EU countries consider options to avoid carbon market fundraising plan

By Kate Abnett

BRUSSELS (Reuters) – European Union countries are considering alternatives to an EU plan to use a carbon market reserve to help finance their exit from Russian gas, as some fear the proposal would undermine the bloc’s main climate change policy.

The European Commission published plans in May to end the EU’s reliance on Russian gas this decade, including a proposal to raise 20 billion euros ($20 billion) by allowing countries to sell carbon permits stored in the Emission Trading Scheme’s (ETS) “market stability reserve”.

The reserve began operating in 2019 to tackle a problem of oversupply that for years weighed on carbon prices.

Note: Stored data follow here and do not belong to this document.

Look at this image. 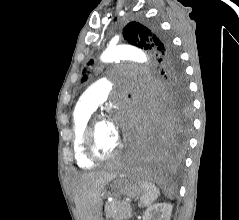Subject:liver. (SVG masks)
I'll return each mask as SVG.
<instances>
[{"label":"liver","instance_id":"6515ba94","mask_svg":"<svg viewBox=\"0 0 239 220\" xmlns=\"http://www.w3.org/2000/svg\"><path fill=\"white\" fill-rule=\"evenodd\" d=\"M117 174L118 171L89 172L73 180L74 200L80 220L99 219L102 207L101 192Z\"/></svg>","mask_w":239,"mask_h":220}]
</instances>
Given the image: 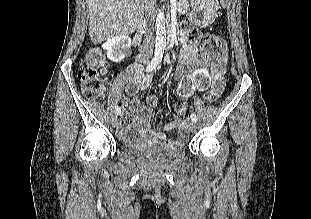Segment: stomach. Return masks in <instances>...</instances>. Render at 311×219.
<instances>
[{
	"label": "stomach",
	"instance_id": "obj_1",
	"mask_svg": "<svg viewBox=\"0 0 311 219\" xmlns=\"http://www.w3.org/2000/svg\"><path fill=\"white\" fill-rule=\"evenodd\" d=\"M215 0H191L193 9L189 20L196 26L205 28L213 22Z\"/></svg>",
	"mask_w": 311,
	"mask_h": 219
}]
</instances>
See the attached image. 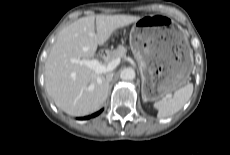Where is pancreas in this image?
<instances>
[{
    "label": "pancreas",
    "mask_w": 230,
    "mask_h": 155,
    "mask_svg": "<svg viewBox=\"0 0 230 155\" xmlns=\"http://www.w3.org/2000/svg\"><path fill=\"white\" fill-rule=\"evenodd\" d=\"M126 54V48L124 46H118L117 49L112 50L109 52V55L106 59V61L109 63L110 61L121 58Z\"/></svg>",
    "instance_id": "pancreas-1"
}]
</instances>
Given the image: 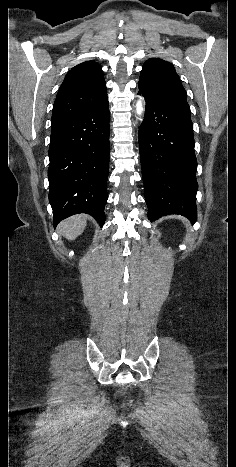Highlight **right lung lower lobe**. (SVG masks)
<instances>
[{
  "mask_svg": "<svg viewBox=\"0 0 236 467\" xmlns=\"http://www.w3.org/2000/svg\"><path fill=\"white\" fill-rule=\"evenodd\" d=\"M108 98L70 120L51 125L49 202L54 226L78 213L105 223L109 163Z\"/></svg>",
  "mask_w": 236,
  "mask_h": 467,
  "instance_id": "1",
  "label": "right lung lower lobe"
}]
</instances>
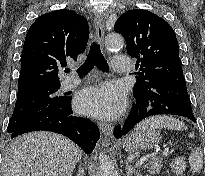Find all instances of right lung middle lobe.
<instances>
[{"mask_svg": "<svg viewBox=\"0 0 205 176\" xmlns=\"http://www.w3.org/2000/svg\"><path fill=\"white\" fill-rule=\"evenodd\" d=\"M59 88L60 85L18 96L7 131L14 132L50 104L63 102L65 97L56 94Z\"/></svg>", "mask_w": 205, "mask_h": 176, "instance_id": "right-lung-middle-lobe-1", "label": "right lung middle lobe"}]
</instances>
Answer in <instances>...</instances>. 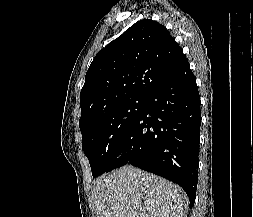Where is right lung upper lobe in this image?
<instances>
[{
	"instance_id": "cb5924a9",
	"label": "right lung upper lobe",
	"mask_w": 253,
	"mask_h": 217,
	"mask_svg": "<svg viewBox=\"0 0 253 217\" xmlns=\"http://www.w3.org/2000/svg\"><path fill=\"white\" fill-rule=\"evenodd\" d=\"M186 61L165 26L150 19L136 22L92 61L80 94L79 125L120 101L146 97Z\"/></svg>"
}]
</instances>
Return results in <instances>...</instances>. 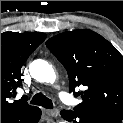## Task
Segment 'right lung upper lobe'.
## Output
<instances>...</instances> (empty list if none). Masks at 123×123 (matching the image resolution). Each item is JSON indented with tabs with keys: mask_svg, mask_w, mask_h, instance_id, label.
<instances>
[{
	"mask_svg": "<svg viewBox=\"0 0 123 123\" xmlns=\"http://www.w3.org/2000/svg\"><path fill=\"white\" fill-rule=\"evenodd\" d=\"M46 36L43 32L1 33V123H9L22 112L38 109L22 99L10 100L23 80L22 65Z\"/></svg>",
	"mask_w": 123,
	"mask_h": 123,
	"instance_id": "obj_1",
	"label": "right lung upper lobe"
}]
</instances>
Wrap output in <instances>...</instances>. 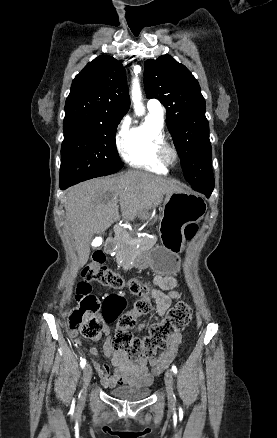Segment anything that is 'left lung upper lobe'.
<instances>
[{"label": "left lung upper lobe", "instance_id": "left-lung-upper-lobe-1", "mask_svg": "<svg viewBox=\"0 0 277 438\" xmlns=\"http://www.w3.org/2000/svg\"><path fill=\"white\" fill-rule=\"evenodd\" d=\"M145 92L167 109L166 122L177 148L185 179L192 189L213 191L209 123L205 100L191 72L163 55L145 61Z\"/></svg>", "mask_w": 277, "mask_h": 438}]
</instances>
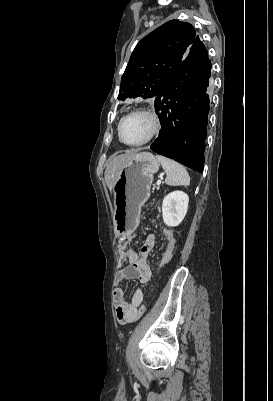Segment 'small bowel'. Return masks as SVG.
Listing matches in <instances>:
<instances>
[{
  "mask_svg": "<svg viewBox=\"0 0 273 401\" xmlns=\"http://www.w3.org/2000/svg\"><path fill=\"white\" fill-rule=\"evenodd\" d=\"M165 239L167 241V250H173L174 238L173 233L170 230L165 232ZM130 237L127 238V241ZM155 237L150 234L146 238L145 242L141 247L140 253L135 249L129 248L126 245L120 246L118 249L119 264L128 263L125 267H120L116 275V282L121 283L126 280H136L138 271H151V268L146 260L147 255L153 250L155 246ZM165 255V254H164ZM113 299L115 303L116 317L119 323H132L137 321L144 313L145 307L143 305L144 292L141 289L136 290L131 297V300L127 302L125 300L124 290L121 287H117L113 293Z\"/></svg>",
  "mask_w": 273,
  "mask_h": 401,
  "instance_id": "small-bowel-1",
  "label": "small bowel"
}]
</instances>
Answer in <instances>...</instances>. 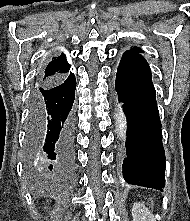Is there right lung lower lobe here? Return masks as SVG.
Returning a JSON list of instances; mask_svg holds the SVG:
<instances>
[{
  "label": "right lung lower lobe",
  "mask_w": 190,
  "mask_h": 221,
  "mask_svg": "<svg viewBox=\"0 0 190 221\" xmlns=\"http://www.w3.org/2000/svg\"><path fill=\"white\" fill-rule=\"evenodd\" d=\"M76 79L71 72L62 79L35 84L30 97L27 133L29 160L42 157L36 171L64 170L74 158L72 105Z\"/></svg>",
  "instance_id": "98d812e1"
}]
</instances>
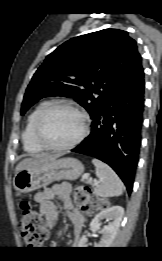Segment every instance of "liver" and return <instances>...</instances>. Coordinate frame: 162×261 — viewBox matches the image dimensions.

Denmark has put forward a counter-proposal to the Commission’s plan that it says treats the carbon market like a “printing press” for money, rather than the bloc’s core tool for cutting greenhouse gas emissions.

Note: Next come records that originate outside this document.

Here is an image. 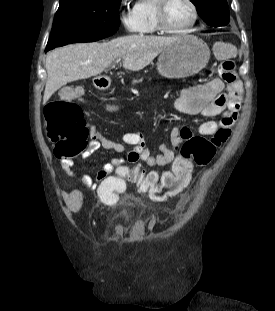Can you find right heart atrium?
<instances>
[{
	"label": "right heart atrium",
	"instance_id": "obj_1",
	"mask_svg": "<svg viewBox=\"0 0 275 311\" xmlns=\"http://www.w3.org/2000/svg\"><path fill=\"white\" fill-rule=\"evenodd\" d=\"M118 18L123 28L130 33L139 31L140 24L132 10L127 9L123 5L118 8Z\"/></svg>",
	"mask_w": 275,
	"mask_h": 311
}]
</instances>
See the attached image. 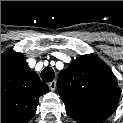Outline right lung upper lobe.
I'll list each match as a JSON object with an SVG mask.
<instances>
[{
	"label": "right lung upper lobe",
	"instance_id": "1",
	"mask_svg": "<svg viewBox=\"0 0 123 123\" xmlns=\"http://www.w3.org/2000/svg\"><path fill=\"white\" fill-rule=\"evenodd\" d=\"M48 86L31 71L22 53L1 54V123H27Z\"/></svg>",
	"mask_w": 123,
	"mask_h": 123
}]
</instances>
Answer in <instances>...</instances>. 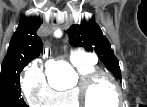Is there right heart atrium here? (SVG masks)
I'll list each match as a JSON object with an SVG mask.
<instances>
[{"mask_svg":"<svg viewBox=\"0 0 147 107\" xmlns=\"http://www.w3.org/2000/svg\"><path fill=\"white\" fill-rule=\"evenodd\" d=\"M21 88L31 106L44 107L55 101V91L48 84L43 66L38 61L27 68L21 80Z\"/></svg>","mask_w":147,"mask_h":107,"instance_id":"d8ad5b80","label":"right heart atrium"}]
</instances>
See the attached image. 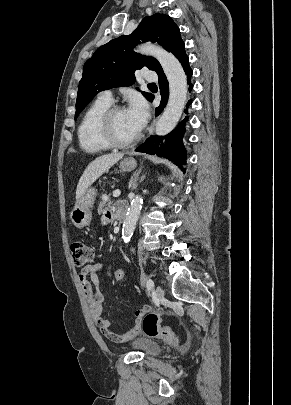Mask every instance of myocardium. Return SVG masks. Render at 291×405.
Returning <instances> with one entry per match:
<instances>
[{
	"label": "myocardium",
	"instance_id": "myocardium-1",
	"mask_svg": "<svg viewBox=\"0 0 291 405\" xmlns=\"http://www.w3.org/2000/svg\"><path fill=\"white\" fill-rule=\"evenodd\" d=\"M125 108L120 105L110 107L102 116L100 120L99 131L104 142L111 148L125 149L134 146L140 140V133H138L133 139L129 141L119 140L114 133L113 119L114 116L124 111Z\"/></svg>",
	"mask_w": 291,
	"mask_h": 405
}]
</instances>
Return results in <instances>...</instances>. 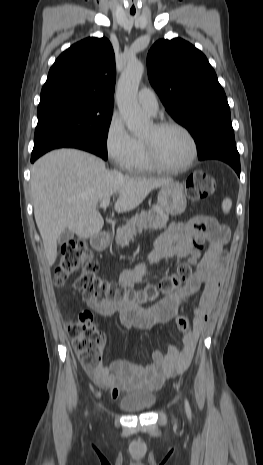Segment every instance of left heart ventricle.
I'll list each match as a JSON object with an SVG mask.
<instances>
[{
	"label": "left heart ventricle",
	"mask_w": 263,
	"mask_h": 465,
	"mask_svg": "<svg viewBox=\"0 0 263 465\" xmlns=\"http://www.w3.org/2000/svg\"><path fill=\"white\" fill-rule=\"evenodd\" d=\"M142 139L153 142L159 158L167 165H182L191 155L192 147L188 137L176 128L156 131L152 125Z\"/></svg>",
	"instance_id": "left-heart-ventricle-1"
}]
</instances>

“This risks undermining the hard-earned trust of the market in the ETS as a credible, rules-based instrument to deliver the EU’s climate targets cost-effectively,” said the proposal, seen by Reuters.

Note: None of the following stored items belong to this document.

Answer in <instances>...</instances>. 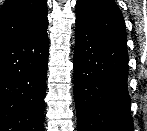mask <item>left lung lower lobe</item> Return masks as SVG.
Here are the masks:
<instances>
[{
	"label": "left lung lower lobe",
	"instance_id": "0a47b994",
	"mask_svg": "<svg viewBox=\"0 0 147 131\" xmlns=\"http://www.w3.org/2000/svg\"><path fill=\"white\" fill-rule=\"evenodd\" d=\"M128 70L125 43L76 21L74 96L78 131H133Z\"/></svg>",
	"mask_w": 147,
	"mask_h": 131
}]
</instances>
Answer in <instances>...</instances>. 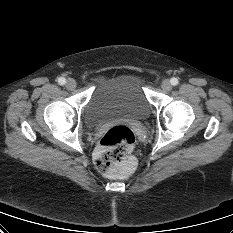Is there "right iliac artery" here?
<instances>
[{"instance_id":"obj_1","label":"right iliac artery","mask_w":233,"mask_h":233,"mask_svg":"<svg viewBox=\"0 0 233 233\" xmlns=\"http://www.w3.org/2000/svg\"><path fill=\"white\" fill-rule=\"evenodd\" d=\"M58 83L60 85H64L66 83V79L64 77H60V78H58Z\"/></svg>"}]
</instances>
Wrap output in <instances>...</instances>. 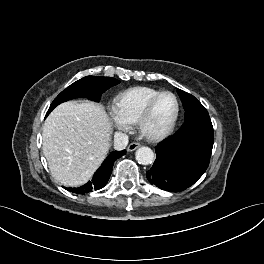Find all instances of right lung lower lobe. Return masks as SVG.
<instances>
[{
	"instance_id": "obj_1",
	"label": "right lung lower lobe",
	"mask_w": 264,
	"mask_h": 264,
	"mask_svg": "<svg viewBox=\"0 0 264 264\" xmlns=\"http://www.w3.org/2000/svg\"><path fill=\"white\" fill-rule=\"evenodd\" d=\"M125 153V150L112 152L104 160L100 168L96 171V173L93 175V178L88 183L81 187L65 189L76 194H85L103 188L107 184L112 173L113 163L116 159L122 157Z\"/></svg>"
}]
</instances>
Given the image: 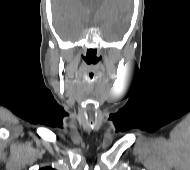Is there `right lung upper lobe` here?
<instances>
[{
	"label": "right lung upper lobe",
	"instance_id": "right-lung-upper-lobe-1",
	"mask_svg": "<svg viewBox=\"0 0 190 170\" xmlns=\"http://www.w3.org/2000/svg\"><path fill=\"white\" fill-rule=\"evenodd\" d=\"M39 170H55V169H53V168H51V167H45V168H41V169H39Z\"/></svg>",
	"mask_w": 190,
	"mask_h": 170
}]
</instances>
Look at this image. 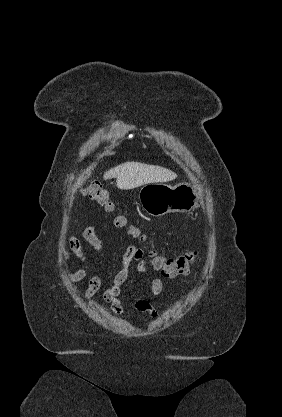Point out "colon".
<instances>
[{"label":"colon","mask_w":282,"mask_h":417,"mask_svg":"<svg viewBox=\"0 0 282 417\" xmlns=\"http://www.w3.org/2000/svg\"><path fill=\"white\" fill-rule=\"evenodd\" d=\"M83 192L113 216L117 227L128 228L130 234L138 240L143 241L145 239L140 229L129 223L126 213L117 208L109 196L107 189L101 183L91 182L86 185ZM196 257L197 254L193 251L186 252L177 257H164L159 254H154L151 258V263L165 278L172 279L187 274L194 264Z\"/></svg>","instance_id":"1"}]
</instances>
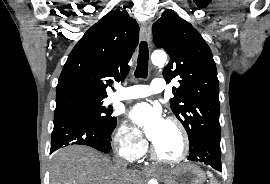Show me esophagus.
I'll list each match as a JSON object with an SVG mask.
<instances>
[{
    "label": "esophagus",
    "instance_id": "obj_1",
    "mask_svg": "<svg viewBox=\"0 0 270 184\" xmlns=\"http://www.w3.org/2000/svg\"><path fill=\"white\" fill-rule=\"evenodd\" d=\"M151 37V26L149 22H144L140 28V38L143 41H149ZM145 172H151L150 168H144Z\"/></svg>",
    "mask_w": 270,
    "mask_h": 184
}]
</instances>
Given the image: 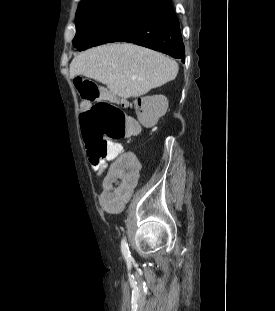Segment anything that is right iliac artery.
<instances>
[{"instance_id": "obj_1", "label": "right iliac artery", "mask_w": 275, "mask_h": 311, "mask_svg": "<svg viewBox=\"0 0 275 311\" xmlns=\"http://www.w3.org/2000/svg\"><path fill=\"white\" fill-rule=\"evenodd\" d=\"M121 251H122V254H123L124 258L126 259V261L132 260V257H131L130 251H129V247H128V244L126 242V238H123L121 241Z\"/></svg>"}]
</instances>
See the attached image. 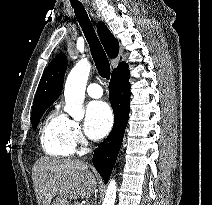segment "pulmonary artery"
I'll use <instances>...</instances> for the list:
<instances>
[{"mask_svg": "<svg viewBox=\"0 0 212 205\" xmlns=\"http://www.w3.org/2000/svg\"><path fill=\"white\" fill-rule=\"evenodd\" d=\"M87 93L92 98H100L103 95V90L98 83H90L87 87Z\"/></svg>", "mask_w": 212, "mask_h": 205, "instance_id": "pulmonary-artery-1", "label": "pulmonary artery"}]
</instances>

Diplomats discussed Denmark’s plan on Thursday. Some said roughly a dozen countries have expressed support for it.

Since the stability reserve took effect, carbon permit prices have strengthened significantly, reaching a peak of nearly 100 euros a tonne early this year.

But they dropped by 10% on the day Brussels published the funding plan, and some nations fear the proposal would cause a prolonged price drop – making it cheaper to pollute and ultimately reducing their funds for green investments. Carbon market revenues go into national governments’ budgets.

Denmark proposed raising cash instead from the EU Innovation Fund – an existing pot of carbon market revenues that, under planned ETS reforms, is set to increase in value this decade.

The Commission has said its proposal would be done in a way that “does not disrupt the market” and any extra surplus caused in the carbon market would be re-absorbed by the reserve in future years.